本発明は、コンピュータ読み取り可能な媒体または媒体類であって、(a)生化学的反応ネットワークにおける複数の反応物と複数の反応を関連づけるデータ構造であって、前記反応のそれぞれは、反応の基質として同定される反応物、反応の産物として同定される産物、および、基質と産物を関連づける化学量論係数を含み、少なくとも1つの反応は、調節された反応であるデータ構造と、(b)複数の反応のための制約セットであって、前記制約セットは、調節された反応のための可変制約を含む、媒体または媒体類を提供する。
(a)生化学的反応ネットワークにおける複数の反応物と複数の反応を関係づけるデータ構造、
ここで、該反応のそれぞれは、反応の基質として同定される反応物、反応の産物として同定される反応物、および、該基質と該産物とを関係づける化学量論係数を含み、該反応の少なくとも1つは調節された反応である;
(b)該調節された反応のための可変制約を含む、該複数の反応のための制約セット。
本発明(2)は、可変制約がデータ構造における少なくとも一つの反応の結果に依存する、本発明(1)のコンピュータ読み取り可能な媒体または媒体類である。

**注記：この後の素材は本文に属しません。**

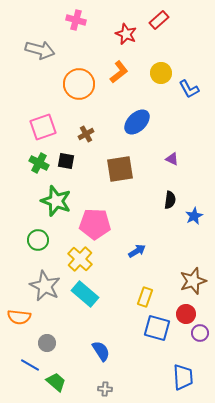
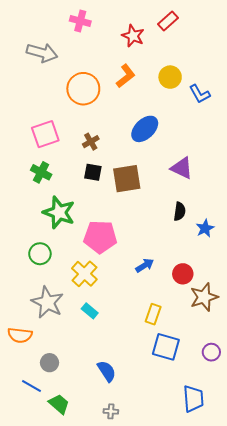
purple triangle: (172, 159) -> (182, 168), size x1.6
black square: (66, 161) -> (93, 172), moved
cyan rectangle: (85, 294) -> (90, 311), size x0.6
red circle: (186, 314) -> (183, 274), moved

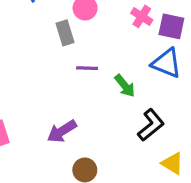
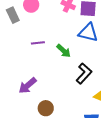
gray rectangle: (65, 33) -> (13, 15), moved

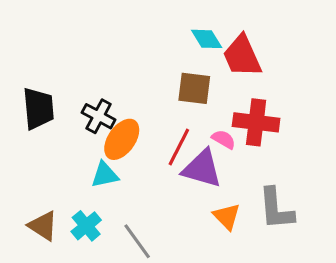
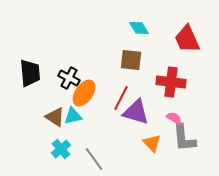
red trapezoid: (242, 56) -> (187, 39), moved
pink semicircle: (224, 139) -> (174, 118), moved
brown triangle: (43, 226) -> (55, 117), moved

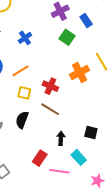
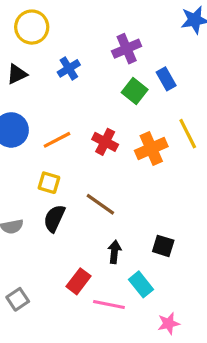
blue rectangle: (86, 21) -> (166, 79), moved
blue cross: (25, 38) -> (69, 68), moved
red cross: (50, 86) -> (105, 142), moved
yellow square: (24, 93) -> (49, 183), moved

本発明(3)は、可変制約が調節事象の結果に依存する、本発明(1)のコンピュータ読み取り可能な媒体または媒体類である。
本発明(4)は、可変制約が時間に依存する、本発明(1)のコンピュータ読み取り可能な媒体または媒体類である。
本発明(5)は、可変制約が生化学的反応ネットワーク関係物の存在に依存する、本発明(1)のコンピュータ読み取り可能な媒体または媒体類である。
本発明(6)は、関係物が、基質、産物、反応、タンパク質、巨大分子、酵素、および遺伝子からなる群より選択される、本発明(5)のコンピュータ読み取り可能な媒体または媒体類である。
本発明(7)は、生化学的反応ネットワークが代謝反応を含む、本発明(1)のコンピュータ読み取り可能な媒体または媒体類である。
本発明(8)は、調節データ構造をさらに含む、本発明(1)のコンピュータ読み取り可能な媒体または媒体類であって、可変制約が該調節データ構造によって表される調節事象の結果に依存する、媒体または媒体類である。
本発明(9)は、本発明(8)のコンピュータ読み取り可能な媒体または媒体類であって、調節データ構造が、遺伝子の転写、RNAの翻訳、タンパク質の翻訳後修飾、タンパク質の阻害、タンパク質の活性化、タンパク質の構築、pHの変化、レドックス電位の変化、温度の変化、時間の経過、およびタンパク質の分解からなる群より選択される調節事象を表す、媒体または媒体類である。
本発明(10)は、調節事象がシグナル伝達経路による、本発明(8)のコンピュータ読み取り可能な媒体または媒体類である。
本発明(11)は、生化学的反応ネットワークおよび調節データ構造が単一の細胞において起こる反応または事象を表す、本発明(8)のコンピュータ読み取り可能な媒体または媒体類である。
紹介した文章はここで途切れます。